Insights
FTC Examines Pre-Download Consumer Disclosures of Mobile Shopping Applications; Makes Recommendations Applicable to All Consumer Data
By Elizabeth A. Drogula
08.05.14
Continuing its examination of consumer protection issues in the mobile payments sphere, on August 1, 2014, the FTC released a staff report examining the pre-download disclosures of mobile shopping applications to evaluate the information provided to consumers about: (1) their rights and protections in the event of a payment dispute; and (2) how their personal data will be collected, used, shared, and secured. The FTC found that only roughly half of the applications that it reviewed disclosed whether they had dispute resolution or liability limits prior to download. With respect to data practices, the FTC found that the majority of the applications made privacy policies available for review prior to download, but deemed the language of the policies to be vague and overbroad, “making it difficult for readers to understand how the apps actually used consumers’ information or to compare the apps’ data practices.” Accordingly, the FTC report calls for more information and greater transparency in pre-download mobile shopping app disclosures, and makes three key recommendations:
Recommendation 1: When offering consumers the ability to make payments through mobile devices, companies should disclose consumers’ rights and liability limits for unauthorized, fraudulent, or erroneous transactions.

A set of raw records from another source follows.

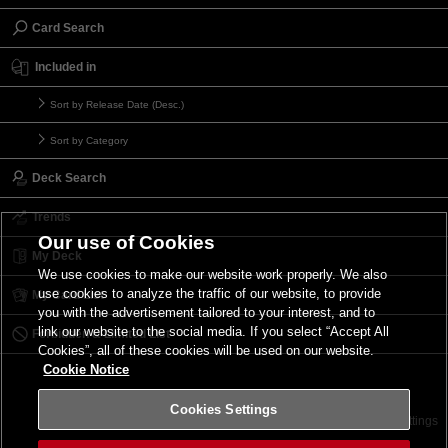
Card Search
Included in
Sort by Release Date (Desc.)
Sort by Category
Deck Search
Trends
Our use of Cookies
My Deck
We use cookies to make our website work properly. We also
use cookies to analyze the traffic of our website, to provide
My Card List
you with the advertisement tailored to your interest, and to
link our website to the social media. If you select “Accept All
Forbidden & Limited List
Cookies”, all of these cookies will be used on our website.
Cookie Notice
Cookies Settings
Contact
Terms of Use
Terms of Use
Cookies Settings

The FTC’s 2014 report expands on its 2013 mobile payments report, Paper, Plastic . . . or Mobile, with respect to the protections and liability available to consumers for mobile purchases based on how the purchases are funded and processed. In the 2013 mobile payments report, the FTC explained that if a consumer purchases an item via an app that places a charge directly on the consumer’s credit or debit cards (i.e., a “pass-through” payment model), the consumer is protected by the liability limits that apply to physical credit and debit cards under federal law. If a consumer purchases an item via a stored value account, however, the statutory protections generally do not apply, and the consumers are limited to whatever contractual protections are provided, if any.
For its 2014 report, the FTC examined whether and to what extent mobile shopping apps explained the protections available to consumers in the event of a payment dispute in their pre-download disclosures. The FTC found that only 16 of the 30 in-store purchase apps that it reviewed provided pre-download disclosures addressing dispute resolution or limitation of liability policies, and only nine of those applications offered any written protections for users. The remaining seven apps disclaimed all liability for losses due to unauthorized or fraudulent transactions related to the use of the apps.
Moreover, the FTC considered the actual protections that may be available to users based on the payment models of the apps and funding sources and found that, in most cases, consumers may not be able to discern them. For example, the majority of apps reviewed employed a pass-through payment model, but the FTC found that most did not state in pre-download disclosures that users could receive the same statutory and contractual protections associated with their external funding sources used to pay for their purchases, and others expressly disclaimed all liability. Of the eight apps using stored value payment models, the FTC found that only three provided policies that offered consumers any protections.
Accordingly, the FTC report recommends that companies offering mobile shopping apps to provide consumers with clear pre-download information about dispute resolution and liability limits, particularly if an app uses a stored value payment model that may afford consumers less protection. The FTC also notes that, based on the information that it reviewed, it may not be easy for consumers to determine whether an app uses a pass-through or stored value payment model, and cautions consumers to look specifically for apps “that tell them upfront how the payment service works and what they can do if they encounter a problem,” stating that if an app does not provide this information, “consumers should consider taking steps to minimize their liability by choosing a different payment app or funding such payments with low-dollar amounts.”
Recommendation 2: Companies should clearly describe how they collect, use, and share consumer data.
The FTC’s guidance here with respect to how data practices should be described in privacy policies goes well beyond mobile apps. This recommendation focuses on the general concept of “transparency,” which is a core principle of the FTC’s privacy initiatives, and any privacy program built upon the Fair Information Practice Principles. In short, the FTC advises companies that, while having a privacy policy is good, if the policy is written in terms that are too vague or overbroad, it does not achieve the goal of “enabl[ing] consumers to learn how, and for what purposes, companies collect, use, and share their data.” To make this point, the FTC identifies several statements that it deemed to be overly vague and/or broad in the mobile shopping app policies that it reviewed, including some that appear to be fairly common in privacy policies generally. For example
- Many of the privacy policies reviewed stated that personal data may be used to “enhance” or “improve” user experiences, without providing examples that may inform consumers of what the limits of those uses may be, or how they may go beyond what a consumer would reasonably expect.
- Many of the privacy policies introduced sections describing how information may be shared with a general statement that the companies would not “sell or share” personal information “except as described” in the policy, followed by “vague language that reserved broad rights to share consumers’ data.”